> Problem to solve
Return the lines below exactly, starting with the line that contains "受付時間：夜間・休日は留守番電話・Fax" and stopping after the last line.

Stored data entries

++++++++

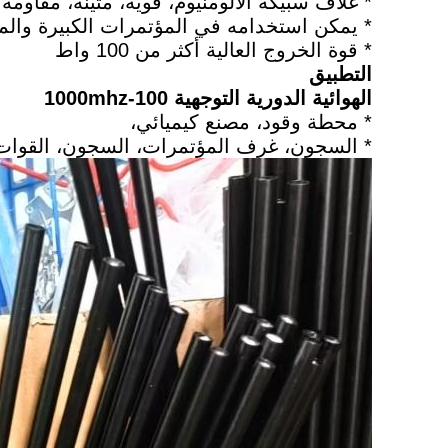
* غلاف سبيكة الألومنيوم، قوية، متينة، مقاومة
* يمكن استخدامه في المؤتمرات الكبيرة والم
* قوة الخروج العالية أكثر من 100 واط
التطبيق
الهوائية الدورية التوجهية 100-1000mhz
* محطة وقود، مصنع كيميائي،
* السجون، غرف المؤتمرات، السجون، القوات،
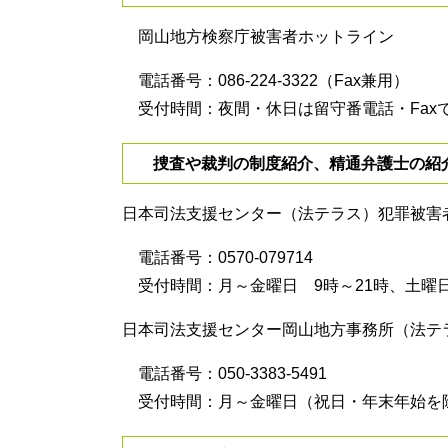
岡山地方検察庁被害者ホットライン
電話番号：086-224-3322（Fax兼用）
受付時間：夜間・休日は留守番電話・Fax
捜査や裁判の制度紹介、精通弁護士の紹
日本司法支援センター（法テラス）犯罪被害
電話番号：0570-079714
受付時間：月～金曜日 9時～21時、土曜日
日本司法支援センター岡山地方事務所（法テ
電話番号：050-3383-5491
受付時間：月～金曜日（祝日・年末年始を除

++++++++

> Solution for this problem
受付時間：夜間・休日は留守番電話・Fax
捜査や裁判の制度紹介、精通弁護士の紹
日本司法支援センター（法テラス）犯罪被害
電話番号：0570-079714
受付時間：月～金曜日 9時～21時、土曜日
日本司法支援センター岡山地方事務所（法テ
電話番号：050-3383-5491
受付時間：月～金曜日（祝日・年末年始を除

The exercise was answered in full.